Another gulp. Two. Then she lurched to her feet, stumbled, and almost fell as she tried to push through the crowd of Girl Explorers surrounding her, her face pasty and green-tinged.

Suddenly, Max’s arm vanished from around Edie and appeared at the oracle’s elbow.

He half carried the other woman toward the hallway and into the nearest bathroom, where the two of them disappeared.

The sound of miserable, repeated retching filled the house, then grew muffled as someone—probably Max—kicked the door shut behind them.

“I’ve got you,” Edie heard him say, his voice muffled but gentle. “It’s all right, little oracle.”

It wasn’t the same tone he used with her. There was no intimacy there. No heat. Just…kindness. Patience. Simple goodwill toward a woman who’d tried to help them and was evidently suffering for it.

That was the vampire who’d been poised to serve his community on SERC. That was the neighbor who’d watched out for her safety from the very beginning.

That was the real Gaston Maxime Boucher. Or at least the Gaston Maxime Boucher he could be when he wasn’t so intent on distancing himself from the world.

Something anxious in Edie’s heart settled and warmed. She rubbed absently at her chest, welcoming her new certainty. Basking in the intensity and depth of her feelings for her impossible, irresistible vampire of a neighbor.

He could protest and deflect all he wanted from now on.

He wouldn’t be able to convince her—even for a moment—that he truly meant her or anyone else harm, unless he considered that harm fully justified.

Which was, obviously, a somewhat subjective determination.

They’d have to tease out precisely what he considered just provocation, sooner rather than later.

But no matter what, she now believed his sense of right and wrong matched hers much more closely than she’d once imagined.

Much more closely than he’d willingly admit.

And if that was true, she didn’t need to fight falling in love with him.

She didn’t need to fret.
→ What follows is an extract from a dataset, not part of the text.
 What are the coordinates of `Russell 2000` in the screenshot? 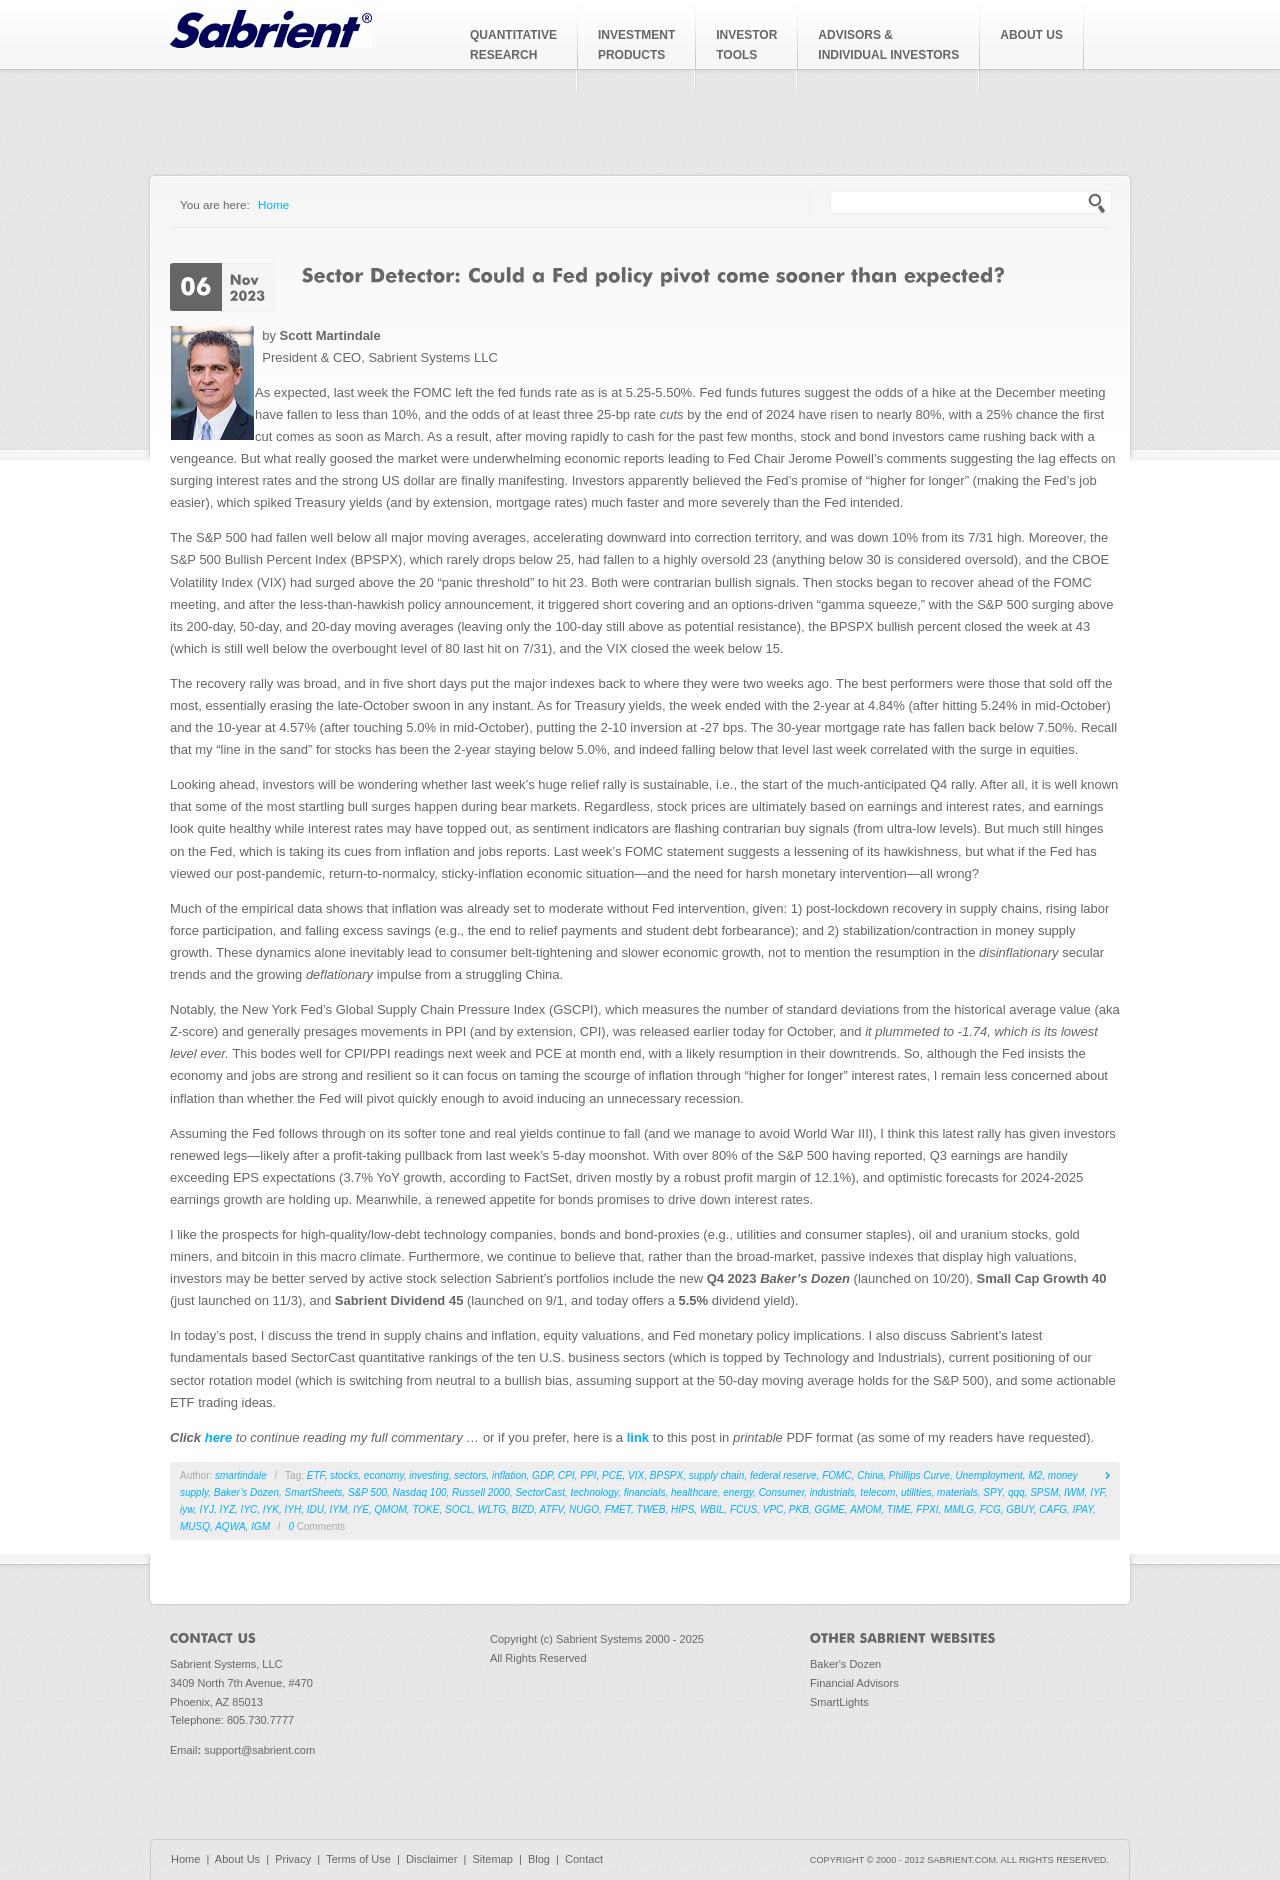 It's located at (481, 1492).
She could simply fling herself into the joyous maelstrom, headfirst and heedless.

After a brief pause and the sound of running water, poor Gwen’s gagging began anew. In the kitchen, there was a collective wince of sympathy.

“Does that always happen?” Lorraine asked Sabrina. “Every time she prophesizes?”

But the witch, staring at the closed bathroom door with a furrowed brow, didn’t answer.